[Directions]: Return, word for word, only the lines of the data below that lie between the line with "A natural emollient that delivers a silky" and the line with "funded by the NOAA Center for", those two lines included.

━━━━━━━━━━━━━━━━

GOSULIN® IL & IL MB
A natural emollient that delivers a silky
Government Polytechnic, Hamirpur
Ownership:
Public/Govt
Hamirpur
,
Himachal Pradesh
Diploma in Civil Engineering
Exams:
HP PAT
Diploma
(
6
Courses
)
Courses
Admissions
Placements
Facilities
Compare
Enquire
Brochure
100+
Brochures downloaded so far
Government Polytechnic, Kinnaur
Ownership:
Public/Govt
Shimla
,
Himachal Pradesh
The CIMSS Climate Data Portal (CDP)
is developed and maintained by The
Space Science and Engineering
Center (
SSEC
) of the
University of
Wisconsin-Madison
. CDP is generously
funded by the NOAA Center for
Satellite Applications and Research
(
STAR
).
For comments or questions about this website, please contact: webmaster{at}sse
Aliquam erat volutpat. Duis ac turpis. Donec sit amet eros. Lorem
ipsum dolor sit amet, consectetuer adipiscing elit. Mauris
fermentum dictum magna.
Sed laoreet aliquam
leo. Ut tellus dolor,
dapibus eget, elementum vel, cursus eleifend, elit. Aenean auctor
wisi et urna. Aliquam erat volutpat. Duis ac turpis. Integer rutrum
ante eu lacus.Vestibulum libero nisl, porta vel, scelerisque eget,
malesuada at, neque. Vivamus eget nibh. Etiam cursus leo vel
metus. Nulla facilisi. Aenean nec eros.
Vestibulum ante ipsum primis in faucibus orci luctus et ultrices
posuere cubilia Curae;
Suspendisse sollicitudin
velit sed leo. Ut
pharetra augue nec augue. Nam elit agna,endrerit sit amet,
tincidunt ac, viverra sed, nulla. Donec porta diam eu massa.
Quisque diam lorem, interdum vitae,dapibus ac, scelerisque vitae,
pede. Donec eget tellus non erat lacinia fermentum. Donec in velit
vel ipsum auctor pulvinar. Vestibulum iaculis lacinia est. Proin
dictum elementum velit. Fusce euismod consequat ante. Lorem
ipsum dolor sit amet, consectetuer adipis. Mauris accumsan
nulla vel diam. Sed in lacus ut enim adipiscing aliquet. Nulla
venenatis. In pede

━━━━━━━━━━━━━━━━

[Solution]:
A natural emollient that delivers a silky
Government Polytechnic, Hamirpur
Ownership:
Public/Govt
Hamirpur
,
Himachal Pradesh
Diploma in Civil Engineering
Exams:
HP PAT
Diploma
(
6
Courses
)
Courses
Admissions
Placements
Facilities
Compare
Enquire
Brochure
100+
Brochures downloaded so far
Government Polytechnic, Kinnaur
Ownership:
Public/Govt
Shimla
,
Himachal Pradesh
The CIMSS Climate Data Portal (CDP)
is developed and maintained by The
Space Science and Engineering
Center (
SSEC
) of the
University of
Wisconsin-Madison
. CDP is generously
funded by the NOAA Center for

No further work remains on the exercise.